Your mental health will improve too as endorphins, the body’s natural happy hormones, are released, increasing your self-esteem and decreasing depression, anxiety and relieving stress. Cycling to work will ensure you arrive wide awake and be ready to take on the day’s challenges as well as allowing you to dodge rush hour traffic. It also offers huge environmental benefits and is much cheaper than using the car or public transport.

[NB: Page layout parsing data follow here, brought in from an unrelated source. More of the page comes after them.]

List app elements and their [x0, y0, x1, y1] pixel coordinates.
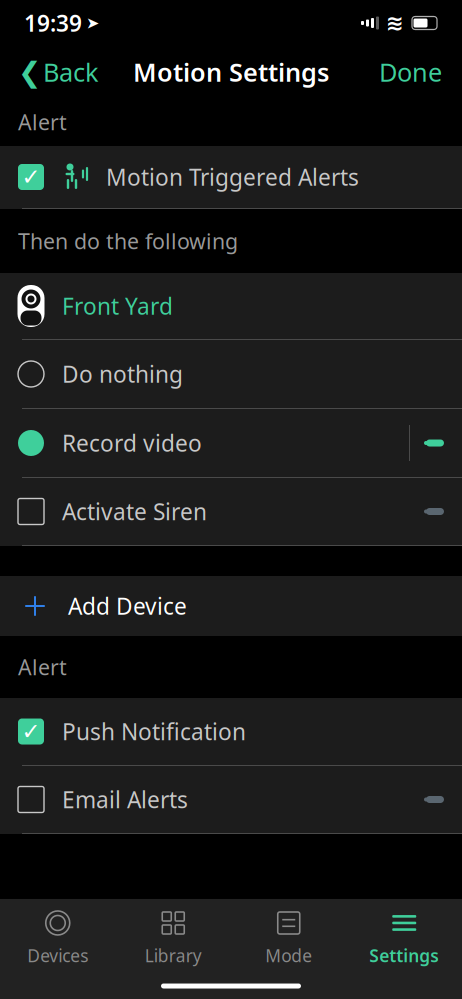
button[interactable]: Add Device	[0, 576, 462, 636]
button[interactable]: Record video	[0, 409, 462, 477]
staticText: Library	[145, 944, 202, 967]
staticText: ❮	[18, 56, 41, 88]
staticText: Alert	[18, 653, 67, 681]
staticText: Record video	[62, 428, 202, 458]
staticText: Mode	[265, 944, 312, 967]
staticText: Push Notification	[62, 716, 246, 746]
button[interactable]: ✓	[0, 698, 462, 765]
staticText: ✓	[22, 164, 40, 190]
staticText: 19:39	[24, 8, 82, 38]
staticText: Devices	[27, 944, 88, 967]
staticText: Back	[43, 55, 99, 89]
button[interactable]: ❮	[4, 46, 113, 98]
staticText: ≋	[386, 11, 404, 35]
button[interactable]: Front Yard	[0, 273, 462, 339]
button[interactable]: Library	[116, 899, 231, 973]
button[interactable]: Do nothing	[0, 340, 462, 408]
button[interactable]: Email Alerts	[0, 766, 462, 833]
button[interactable]: ✓	[0, 146, 462, 208]
staticText: Motion Settings	[133, 55, 329, 89]
staticText: ➤	[86, 14, 99, 32]
staticText: Activate Siren	[62, 496, 207, 526]
button[interactable]: Activate Siren	[0, 478, 462, 545]
staticText: Front Yard	[62, 291, 173, 321]
staticText: Then do the following	[18, 227, 238, 255]
staticText: Email Alerts	[62, 784, 188, 814]
staticText: ✓	[22, 719, 40, 744]
staticText: Do nothing	[62, 359, 183, 389]
button[interactable]: Settings	[346, 899, 462, 973]
button[interactable]: Devices	[0, 899, 116, 973]
button[interactable]: Mode	[231, 899, 346, 973]
staticText: Settings	[369, 944, 439, 967]
staticText: Done	[379, 55, 442, 89]
staticText: Alert	[18, 108, 67, 136]
button[interactable]: Done	[363, 46, 458, 98]
staticText: Add Device	[68, 591, 187, 621]
staticText: Motion Triggered Alerts	[106, 162, 359, 192]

Here are some practical tips to get you peddling:
• always wear a helmet and long sleeved tops, as well as padding for elbows and knees to give protection
• invest in a foot pump and keep your tyres pumped up; test your brakes before setting off on the road
• always wear high visibility clothing or reflective strips so people can see you more easily
• ensure you have bright front and back lights for cycling in the dark or on a dull grey day
• hone your bicycle maintenance skills by going on an evening or weekend course
• cycling for long distances can leave you hungry so a hearty breakfast such as porridge or muesli will give you a good start. If you’re feeling peckish mid-morning, snack on fresh fruit, dried fruit, unsalted nuts or seeds
• take fresh clothing in a rucksack or keeping a spare set at work. Your organisation may even have shower facilities or be willing to invest in some
• get your employer involved in the tax efficient ‘Bike to Work Scheme’ to make cycling cost efficient for both you and them
• if you don’t have a bike hidden in the garage, look for one at car boot sales, second hand shops or on eBay
Put that bike to good use and enjoy being fitter by getting that heart pumping efficiently. Ditch the car, bus or train and get peddling – it’ll do your heart the world of good.